```{r setup, include=FALSE}
knitr::opts_chunk$set(echo = TRUE)
```
## Introduction
Chapter 5 extends much of what we have already learned to dichotomous variables and a few other statistical principles. The following examples help illustrate a number of items that were discussed. Follow all instructions to complete Chapter 5.
## Dummy Variables
1. Load the `tidyverse` package (you can ignore the notes that you see below that it gives you once you load it), the `furniture` package, and the `rlm` package.
```{r}
library(tidyverse)
library(furniture)
library(rlm)
```
2. The `rlm` package contains the GSS data set so we can import it more easily with `data(gss)` once the package is attached.
3. Import it into R.
```{r}
data(gss)
```
4. `R` is very helpful in creating dummy variables since it does all the work for you. All you need to do is let `R` know that the variable is a factor. Let's see if `R` already knows the variable `sex` is a factor.
```{r}
gss %>%
select(sex) %>%
as_tibble()
```
5. At the top of the column it says says `` which tells us `R` already knows that it is a factor, otherwise we'd use the `factor()` function to tell `R` that it was a factor. Let's now see if there are differences in `income06` across the sexes.
```{r}
gss %>%
lm(income06 ~ sex,
data = .) %>%
summary()
```
6. The output for the coefficients says `sexMale` meaning female is the reference category and this is in comparison to that. With that in mind, what is the interpretation of the estimate? Is it significant?

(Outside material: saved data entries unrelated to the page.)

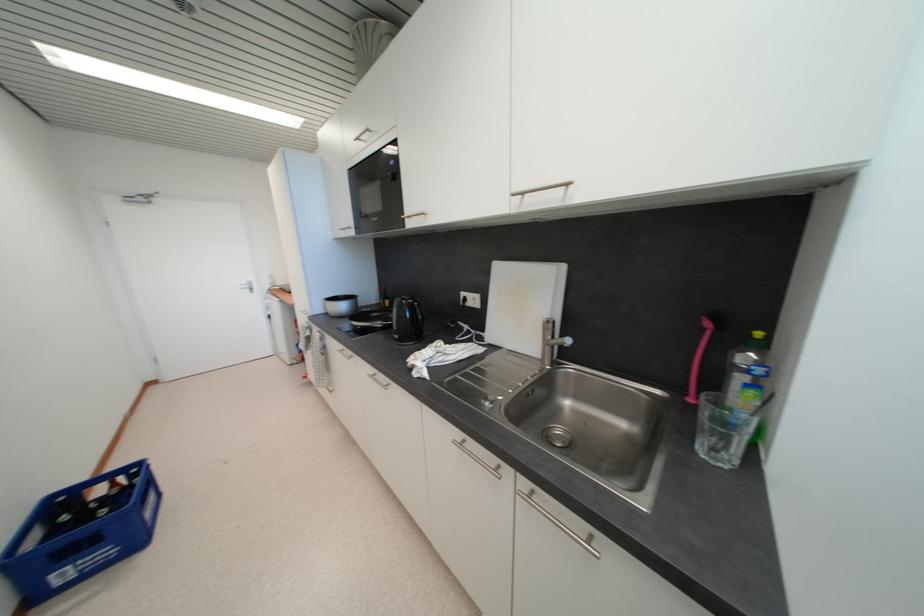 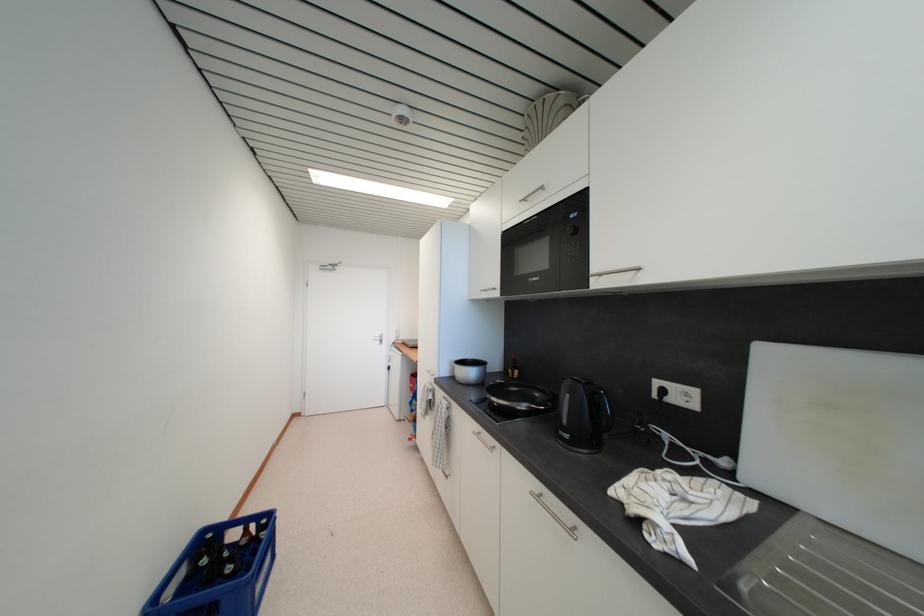 Question: The camera is either moving clockwise (left) or counter-clockwise (right) around the object. The first image is from the beginning of the video and the second image is from the end. Is the camera moving left or right when shooting the video?

Choices:
 (A) Left
 (B) Right

Answer: (B) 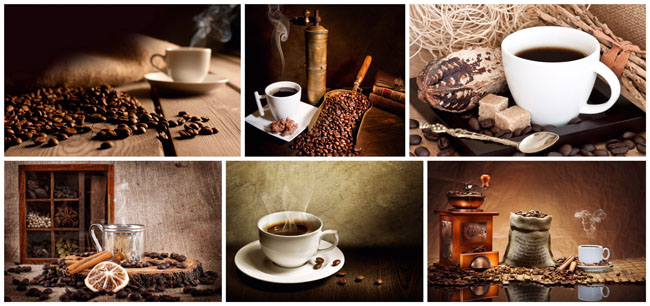 Identify the location of picture. The width and height of the screenshot is (650, 306). click(493, 234), click(305, 252), click(325, 80), click(511, 70), click(177, 104), click(148, 232). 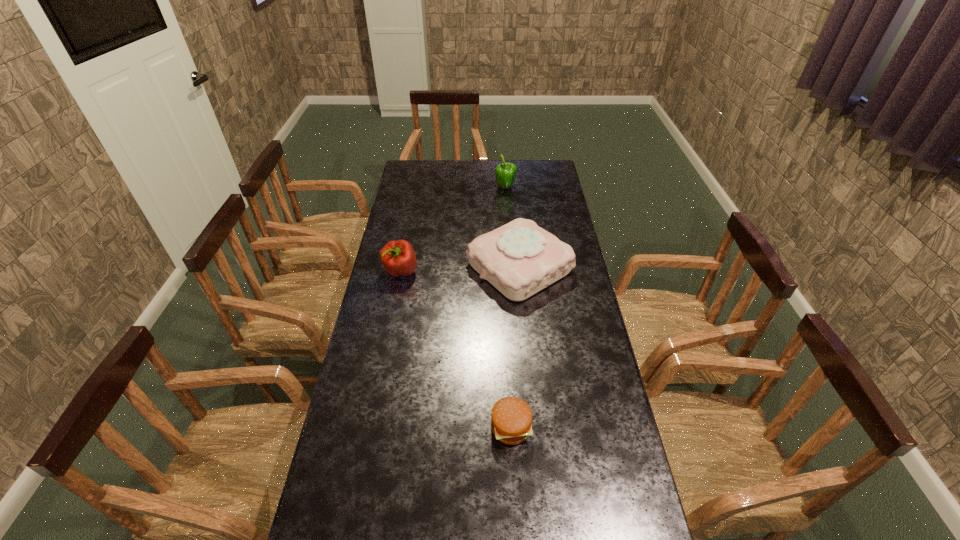 At what (x,y) coordinates should I click in order to perform the action: click on vacant region between the nearer bell pepper and the shortest object. Please return your answer as a coordinate pair (x, y). Looking at the image, I should click on point(456,349).

The height and width of the screenshot is (540, 960). I want to click on empty space that is in between the farthest object and the leftmost object, so click(453, 230).

Identify the location of free space between the nearest object and the cake. This screenshot has height=540, width=960. (516, 347).

In order to click on free space between the hamburger and the farther bell pepper in this screenshot , I will do `click(508, 308)`.

The image size is (960, 540). Find the location of `object that is the third closest to the left bell pepper`. object that is the third closest to the left bell pepper is located at coordinates (511, 417).

Locate which object is the closest to the cake. Please provide its 2D coordinates. Your answer should be formatted as a tuple, i.e. [(x, y)], where the tuple contains the x and y coordinates of a point satisfying the conditions above.

[(398, 257)]

Locate an element on the screen. Image resolution: width=960 pixels, height=540 pixels. vacant space that satisfies the following two spatial constraints: 1. on the back side of the cake; 2. on the right side of the hamburger is located at coordinates (502, 267). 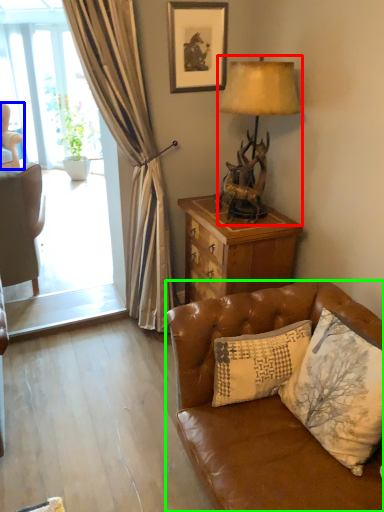 Question: Estimate the real-world distances between objects in this image. Which object is farther from lamp (highlighted by a red box), chair (highlighted by a blue box) or studio couch (highlighted by a green box)?

Choices:
 (A) chair
 (B) studio couch

Answer: (A) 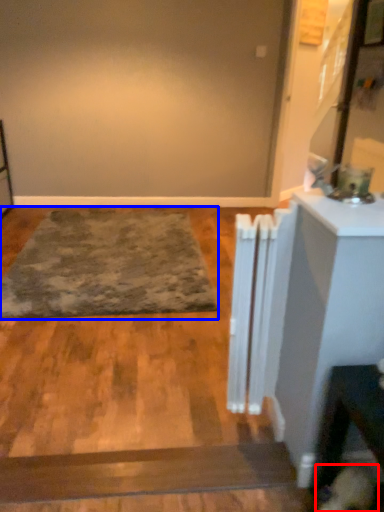 Question: Which of the following is the farthest to the observer, dog (highlighted by a red box) or mat (highlighted by a blue box)?

Choices:
 (A) dog
 (B) mat

Answer: (B) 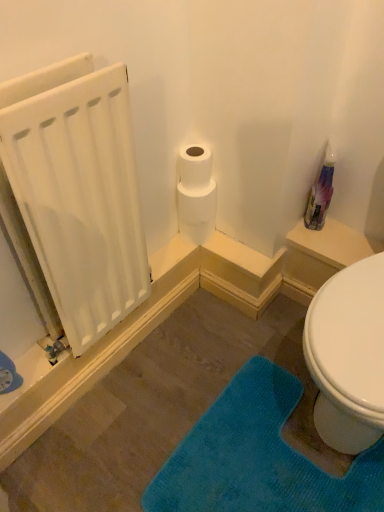 The height and width of the screenshot is (512, 384). Identify the location of free space below teal plush bath mat at lower right (from a real-world perspective). (245, 463). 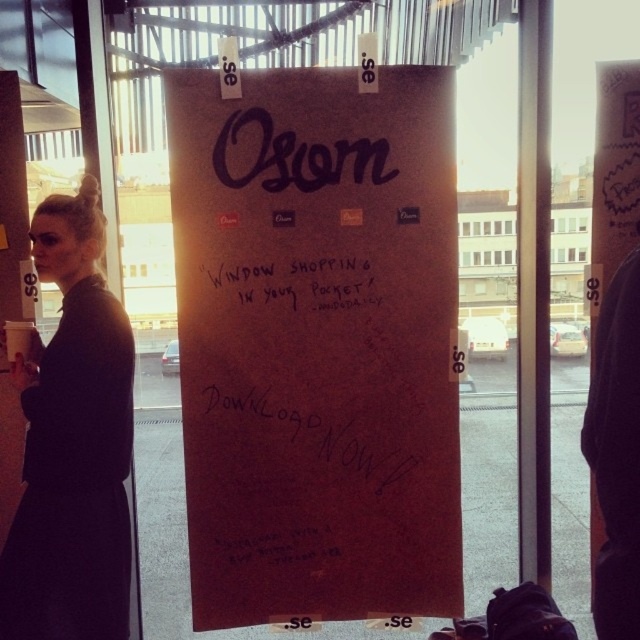 Question: Which object is the closest to the brown corkboard at center?

Choices:
 (A) dark gray coat at left
 (B) black paper at center

Answer: (B)

Question: Does dark gray coat at left have a smaller size compared to black paper at center?

Choices:
 (A) no
 (B) yes

Answer: (A)

Question: Among these objects, which one is farthest from the camera?

Choices:
 (A) black paper at center
 (B) dark gray coat at left
 (C) brown corkboard at center

Answer: (A)

Question: Is brown corkboard at center wider than black paper at center?

Choices:
 (A) yes
 (B) no

Answer: (A)

Question: Which point is closer to the camera?

Choices:
 (A) (616, 557)
 (B) (99, 598)
 (C) (310, 196)
 (D) (259, 288)

Answer: (A)

Question: Is brown corkboard at center above dark gray coat at left?

Choices:
 (A) no
 (B) yes

Answer: (B) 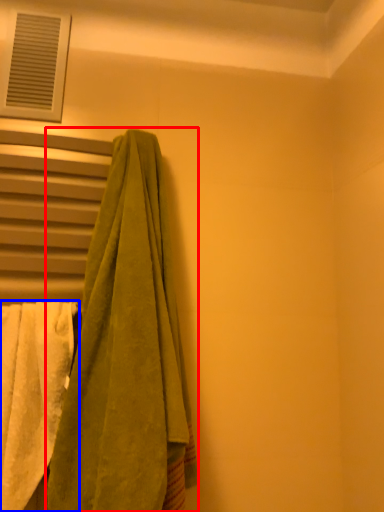 Question: Which of the following is the closest to the observer, towel (highlighted by a red box) or towel (highlighted by a blue box)?

Choices:
 (A) towel
 (B) towel

Answer: (A) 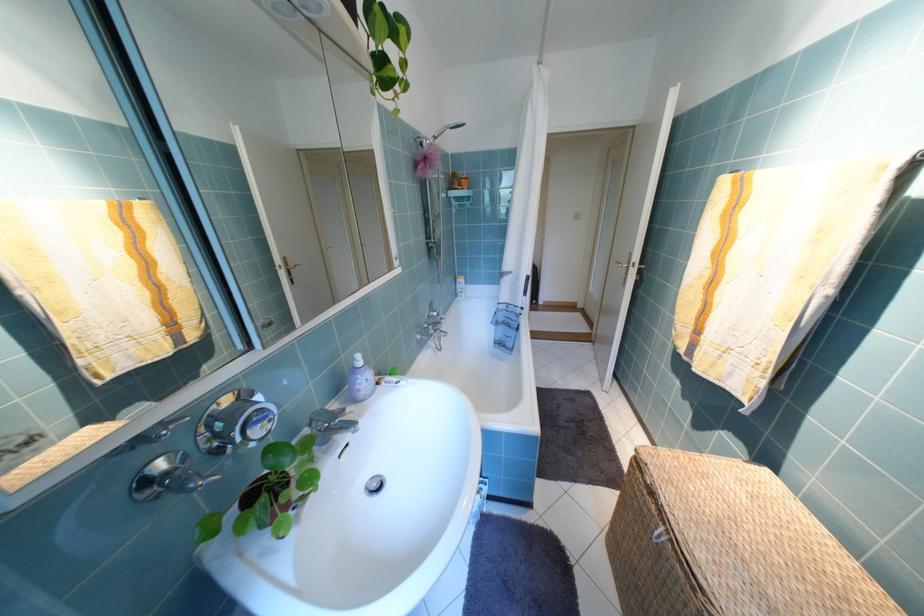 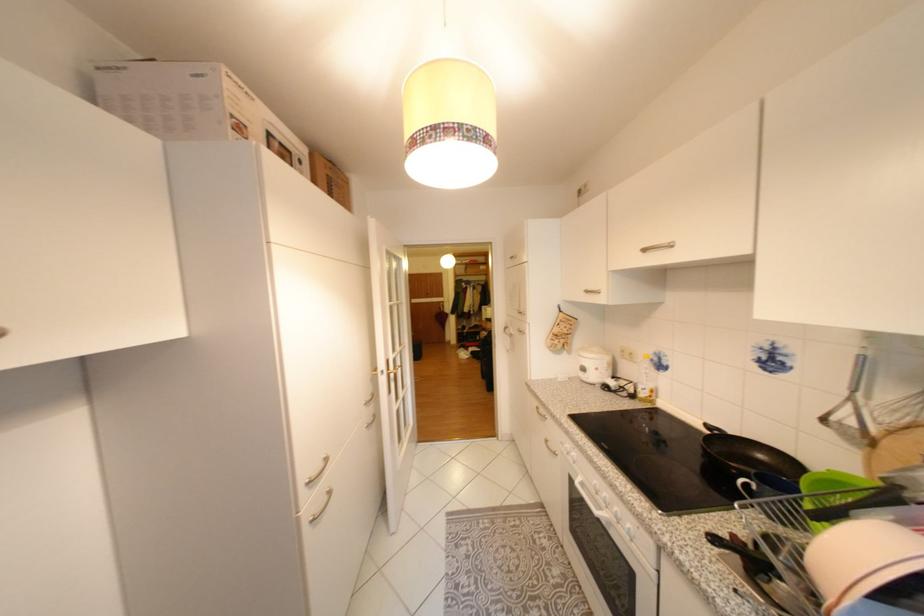 Question: Which direction would the cameraman need to move to produce the second image? Reply with the corresponding letter.

Choices:
 (A) Left
 (B) Right
 (C) Forward
 (D) Backward

Answer: (A) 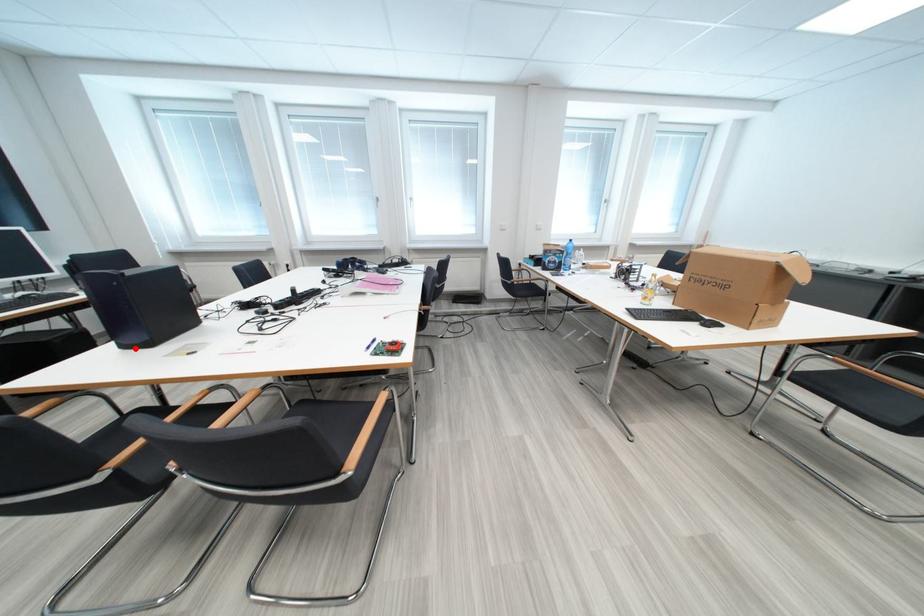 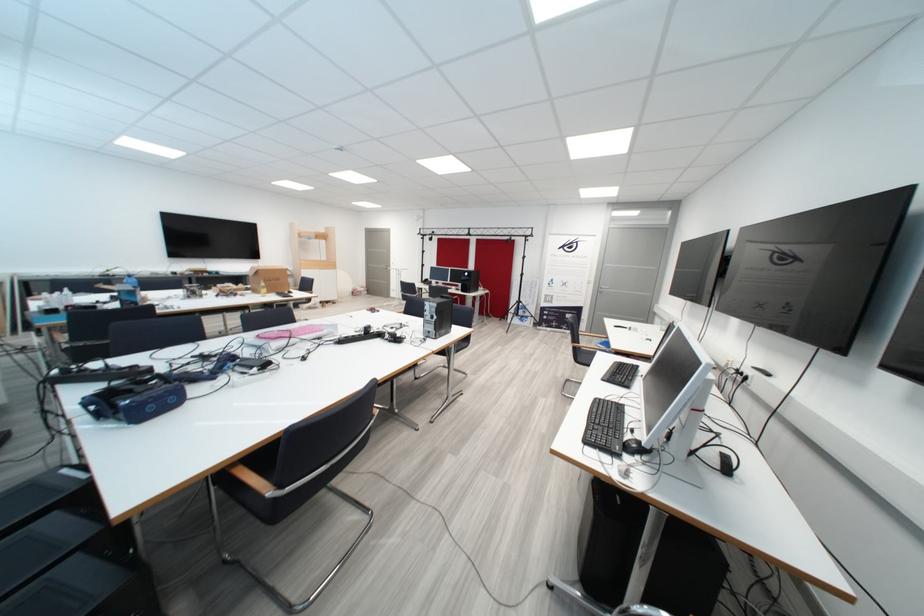 Question: I am providing you with two images of the same scene from different viewpoints. A red point is marked on the first image. At the location where the point appears in image 1, is it still visible in image 2?

Choices:
 (A) Yes
 (B) No

Answer: (B) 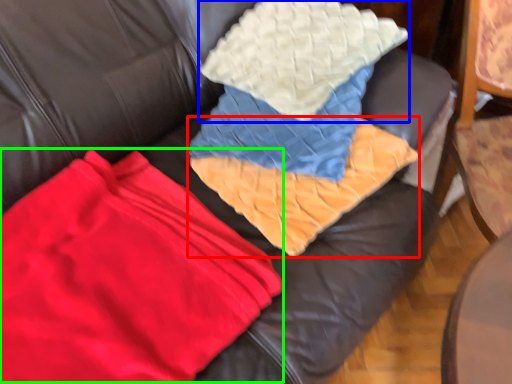 Question: Which object is the closest to the blanket (highlighted by a red box)? Choose among these: throw pillow (highlighted by a blue box) or fabric (highlighted by a green box).

Choices:
 (A) throw pillow
 (B) fabric

Answer: (A) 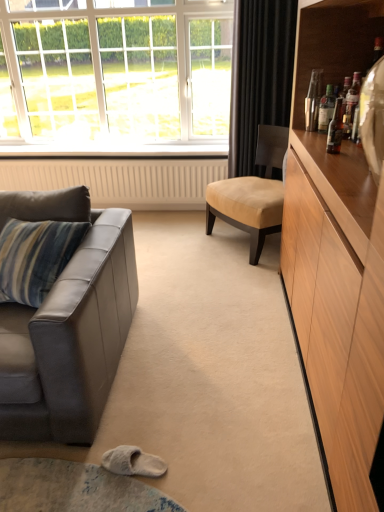 In order to face white glass window at upper left, should I rotate leftwards or rightwards?

Rotate left and turn 9.786 degrees.

I want to click on beige textured radiator at lower center, so click(120, 179).

Find the location of a particular element. The width and height of the screenshot is (384, 512). translucent glass bottle at upper right, acting as the 2th bottle starting from the front is located at coordinates (326, 109).

Describe the element at coordinates (67, 325) in the screenshot. I see `leather couch at left` at that location.

Describe the element at coordinates (259, 75) in the screenshot. I see `black velvet curtain at upper right` at that location.

Locate an element on the screen. The height and width of the screenshot is (512, 384). white glass window at upper left is located at coordinates (115, 73).

Between point (242, 32) and point (207, 226), which one is positioned in front?

Positioned in front is point (242, 32).

From a real-world perspective, is black velvet curtain at upper right positioned above or below beige leather chair at center?

black velvet curtain at upper right is situated higher than beige leather chair at center in the real world.

Considering the sizes of objects black velvet curtain at upper right and beige leather chair at center in the image provided, who is bigger, black velvet curtain at upper right or beige leather chair at center?

beige leather chair at center.

Considering the relative sizes of black velvet curtain at upper right and beige leather chair at center in the image provided, is black velvet curtain at upper right taller than beige leather chair at center?

Yes, black velvet curtain at upper right is taller than beige leather chair at center.

From a real-world perspective, which is physically above, beige leather chair at center or translucent glass bottle at upper right, arranged as the third bottle when viewed from the back?

From a 3D spatial view, translucent glass bottle at upper right, arranged as the third bottle when viewed from the back, is above.

Does beige leather chair at center have a lesser height compared to translucent glass bottle at upper right, arranged as the third bottle when viewed from the back?

Incorrect, the height of beige leather chair at center does not fall short of that of translucent glass bottle at upper right, arranged as the third bottle when viewed from the back.

Which is in front, beige leather chair at center or translucent glass bottle at upper right, marked as the first bottle in a front-to-back arrangement?

translucent glass bottle at upper right, marked as the first bottle in a front-to-back arrangement.

Between point (331, 108) and point (121, 323), which one is positioned behind?

The point (331, 108) is behind.

Is translucent glass bottle at upper right, acting as the 2th bottle starting from the front, located outside leather couch at left?

translucent glass bottle at upper right, acting as the 2th bottle starting from the front, is positioned outside leather couch at left.

Is translucent glass bottle at upper right, acting as the 2th bottle starting from the front, oriented away from leather couch at left?

No, translucent glass bottle at upper right, acting as the 2th bottle starting from the front, is not facing the opposite direction of leather couch at left.

Looking at their sizes, would you say translucent glass bottle at upper right, acting as the 2th bottle starting from the front, is wider or thinner than beige textured radiator at lower center?

Clearly, translucent glass bottle at upper right, acting as the 2th bottle starting from the front, has less width compared to beige textured radiator at lower center.

In terms of size, does translucent glass bottle at upper right, acting as the 2th bottle starting from the front, appear bigger or smaller than beige textured radiator at lower center?

translucent glass bottle at upper right, acting as the 2th bottle starting from the front, is smaller than beige textured radiator at lower center.

Is translucent glass bottle at upper right, acting as the 2th bottle starting from the front, in front of or behind beige textured radiator at lower center in the image?

translucent glass bottle at upper right, acting as the 2th bottle starting from the front, is positioned closer to the viewer than beige textured radiator at lower center.

Is translucent glass bottle at upper right, which is the second bottle from back to front, not within beige textured radiator at lower center?

translucent glass bottle at upper right, which is the second bottle from back to front, lies outside beige textured radiator at lower center's area.

Does translucent glass bottle at upper right, arranged as the third bottle when viewed from the back, have a lesser width compared to leather couch at left?

Correct, the width of translucent glass bottle at upper right, arranged as the third bottle when viewed from the back, is less than that of leather couch at left.

Which of these two, translucent glass bottle at upper right, marked as the first bottle in a front-to-back arrangement, or leather couch at left, stands shorter?

translucent glass bottle at upper right, marked as the first bottle in a front-to-back arrangement.

Is translucent glass bottle at upper right, marked as the first bottle in a front-to-back arrangement, aimed at leather couch at left?

No, translucent glass bottle at upper right, marked as the first bottle in a front-to-back arrangement, is not turned towards leather couch at left.

Is translucent glass bottle at upper right, marked as the first bottle in a front-to-back arrangement, inside the boundaries of leather couch at left, or outside?

translucent glass bottle at upper right, marked as the first bottle in a front-to-back arrangement, is not inside leather couch at left, it's outside.

Can you tell me how much shiny metallic bottle at upper right, marked as the third bottle in a front-to-back arrangement, and white glass window at upper left differ in facing direction?

They differ by 86.7 degrees in their facing directions.

Considering the sizes of objects shiny metallic bottle at upper right, marked as the third bottle in a front-to-back arrangement, and white glass window at upper left in the image provided, who is wider, shiny metallic bottle at upper right, marked as the third bottle in a front-to-back arrangement, or white glass window at upper left?

Wider between the two is white glass window at upper left.

Considering the relative positions of shiny metallic bottle at upper right, marked as the third bottle in a front-to-back arrangement, and white glass window at upper left in the image provided, is shiny metallic bottle at upper right, marked as the third bottle in a front-to-back arrangement, to the left of white glass window at upper left from the viewer's perspective?

Incorrect, shiny metallic bottle at upper right, marked as the third bottle in a front-to-back arrangement, is not on the left side of white glass window at upper left.

Is the depth of shiny metallic bottle at upper right, which is the first bottle in back-to-front order, less than that of white glass window at upper left?

That is True.

Is white glass window at upper left facing towards black velvet curtain at upper right?

Yes, white glass window at upper left is aimed at black velvet curtain at upper right.

From the image's perspective, which one is positioned lower, white glass window at upper left or black velvet curtain at upper right?

black velvet curtain at upper right, from the image's perspective.

From a real-world perspective, is white glass window at upper left beneath black velvet curtain at upper right?

No, from a real-world perspective, white glass window at upper left is not below black velvet curtain at upper right.

Is point (14, 57) positioned before point (268, 24)?

No.

This screenshot has height=512, width=384. Identify the location of chair on the left of black velvet curtain at upper right. (252, 194).

This screenshot has height=512, width=384. What are the coordinates of `bottle that is the 1st one when counting upward from the beige leather chair at center (from the image's perspective)` in the screenshot? It's located at (335, 128).

Estimate the real-world distances between objects in this image. Which object is closer to shiny metallic bottle at upper right, marked as the third bottle in a front-to-back arrangement, beige textured radiator at lower center or leather couch at left?

leather couch at left lies closer to shiny metallic bottle at upper right, marked as the third bottle in a front-to-back arrangement, than the other object.

Considering their positions, is translucent glass bottle at upper right, marked as the first bottle in a front-to-back arrangement, positioned closer to beige leather chair at center than leather couch at left?

The object closer to beige leather chair at center is translucent glass bottle at upper right, marked as the first bottle in a front-to-back arrangement.

When comparing their distances from black velvet curtain at upper right, does beige leather chair at center or beige textured radiator at lower center seem further?

Among the two, beige textured radiator at lower center is located further to black velvet curtain at upper right.

Based on their spatial positions, is beige leather chair at center or translucent glass bottle at upper right, acting as the 2th bottle starting from the front, further from leather couch at left?

Based on the image, translucent glass bottle at upper right, acting as the 2th bottle starting from the front, appears to be further to leather couch at left.

Looking at the image, which one is located closer to beige leather chair at center, leather couch at left or translucent glass bottle at upper right, marked as the first bottle in a front-to-back arrangement?

Among the two, translucent glass bottle at upper right, marked as the first bottle in a front-to-back arrangement, is located nearer to beige leather chair at center.

Based on their spatial positions, is beige textured radiator at lower center or white glass window at upper left closer to translucent glass bottle at upper right, marked as the first bottle in a front-to-back arrangement?

The object closer to translucent glass bottle at upper right, marked as the first bottle in a front-to-back arrangement, is beige textured radiator at lower center.

Estimate the real-world distances between objects in this image. Which object is further from leather couch at left, beige textured radiator at lower center or beige leather chair at center?

beige textured radiator at lower center is positioned further to the anchor leather couch at left.

Based on their spatial positions, is white glass window at upper left or beige textured radiator at lower center closer to leather couch at left?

7. Let's include education and home population into the model as well.
```{r}
gss %>%
lm(income06 ~ sex + educ + hompop,
data = .) %>%
summary()
```
8. Now that we've controlled for education and home population, is there a difference among the sexes? If so, what is the interpretation of the estimate?
## Regression to the Mean
9. The "regression to the mean" phenomenon states that extreme values of one variable are more associated with values closer to the mean on another variable. If this is happening, what do we expect at time 2 for an individual that has extremely low anxiety at time 1?
10. Consider the following example: We have two time points--time 1 and time 2. There was an intervention between the time points. We are curious if the individual's age is related to the effect of the intervention. We are most curious about the change scores ($Y_2 - Y_1$) and how age predicts them. How should we specify the regression model?
11. Considering the previous example about the intervention, what is the difference between these two models? Is there a meaningful difference between the estimates on `age`?
```{r, echo = FALSE}
set.seed(843)
df <- data_frame(
age = runif(100, 10, 65),
y1 = age + rnorm(100),
y2 = y1 + rnorm(100)
)
df %>%
lm(y2 - y1 ~ age + y1, data = .) %>%
summary()
df %>%
lm(y2 ~ age + y1, data = .) %>%
summary()
```
## Multidimensional Sets
12. Let's bring in a set of demographic variables and test their significance versus a model with the number of years of education (`educ`). The variables of this demographic set include `sex`, `age`, `race`, and `hompop`. To test for the set, we save both model objects and use `anova()` to test for differences among the models (which gives us the significance of the set of variables that we added to the model).
```{r}
fit1 <- gss %>%
lm(income06 ~ educ,
data = .)
fit2 <- gss %>%
lm(income06 ~ educ + sex + age + race + hompop,
data = .)
anova(fit1, fit2)
```
13. Does this demographic set significantly predict income?
14. Why might we want to test a set of variables instead of each one individually?
## Conclusion
Regression can handle categorical and continuous variables, simultaneously. It also naturally handles the phonemonon known as "regression to the mean".